An interactive R Shiny dashboard that turns Singapore's public procurement data into explorable insights on ministry spending, agency–supplier relationships, and what the government actually buys.

Singapore’s government posts more than S$10 billion in procurement opportunities on GeBIZ every year, open to ~30,000 registered suppliers. The raw data is public — but there was no way for the public or ministries themselves to see how that spending breaks down. GeViz is an interactive dashboard built to close that gap.
My role: Develop R Shiny visualisations and web app. Built with Sheryl Chong and Nguyen Dang Thanh Ha as part of IS428 Visual Analytics at SMU.
The gap in the raw data
Three things were missing or messy in the open GeBIZ dataset before we could visualise anything:
- No ministry field. Only agency and supplier. We scraped the Singapore Government Directory to map each agency to its parent ministry.
- No procurement category. Without it, no “what does the government actually spend on?” view was possible.
- Inconsistent agency names. Some embedded the ministry, some didn’t — a naming cleanup.
Classifying procurements from tender descriptions
To backfill procurement category, I trained a multi-class text classifier on the subset of tenders that did have categories, then applied it to the rest.
Pipeline: tf-idf on tender descriptions → benchmark four classifiers in scikit-learn.
| Model | Accuracy |
|---|---|
| Linear SVM | 0.899 |
| Logistic Regression | 0.687 |
| Multinomial Naive Bayes | 0.592 |
| Random Forest | 0.273 |
Linear SVM won. With a high-dimensional tf-idf feature space, a linear kernel was enough — non-linear mapping wouldn’t have helped and would have cost training time.
We didn’t resample the imbalanced classes. The majority categories (e.g. Services) are exactly the ones decision-makers care about most, so prediction bias toward them was acceptable here.
The dashboard
Four linked views, each answering a different question:
- Treemap — an overview of ministry spending by agency and category. Box size = number of contracts, colour intensity = total dollar amount.
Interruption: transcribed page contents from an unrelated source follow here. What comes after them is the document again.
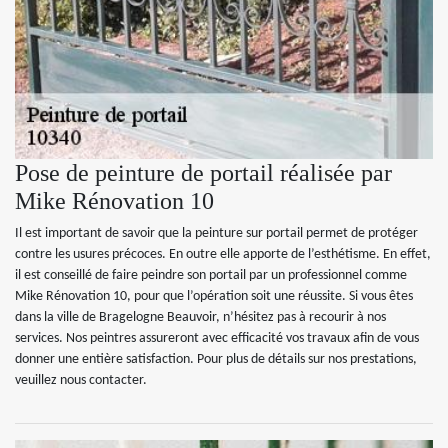
Pose de peinture de portail réalisée par
Mike Rénovation 10
Il est important de savoir que la peinture sur portail permet de protéger
contre les usures précoces. En outre elle apporte de l’esthétisme. En effet,
il est conseillé de faire peindre son portail par un professionnel comme
Mike Rénovation 10, pour que l’opération soit une réussite. Si vous êtes
dans la ville de Bragelogne Beauvoir, n’hésitez pas à recourir à nos
services. Nos peintres assureront avec efficacité vos travaux afin de vous
donner une entière satisfaction. Pour plus de détails sur nos prestations,
veuillez nous contacter.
- Network diagram (visNetwork) — agency–supplier relationships under a selected ministry. Surfaces shared suppliers across agencies.
- Sankey diagram (networkD3) — cash flow between a selected agency and its suppliers for a chosen category. Path thickness = dollar amount.
- Word cloud + description table (wordcloud2) — top keywords across tender descriptions, with a searchable, sortable table to drill into individual awards.
Filters (year, ministry, agency, category, awarded-amount range) thread through every view so the user can move from overview → relationship → cash flow → specific tender without losing context.
What it surfaces
Running the PMO through the dashboard for 2017: Public Service Division had the largest single spend (~S$123M on Services), but GovTech ran the most contracts. Drilling into GovTech’s IT & Telecom category, NCS and Accenture dominated supply — and NCS recurred as a top supplier across MAS, PSD and GovTech, matching its real-world role as the government’s primary ICT provider.
Stack
R Shiny · dplyr · ggplot2 · treemap · visNetwork · networkD3 · wordcloud2 · Python (scikit-learn) for the classifier · deployed on shinyapps.io.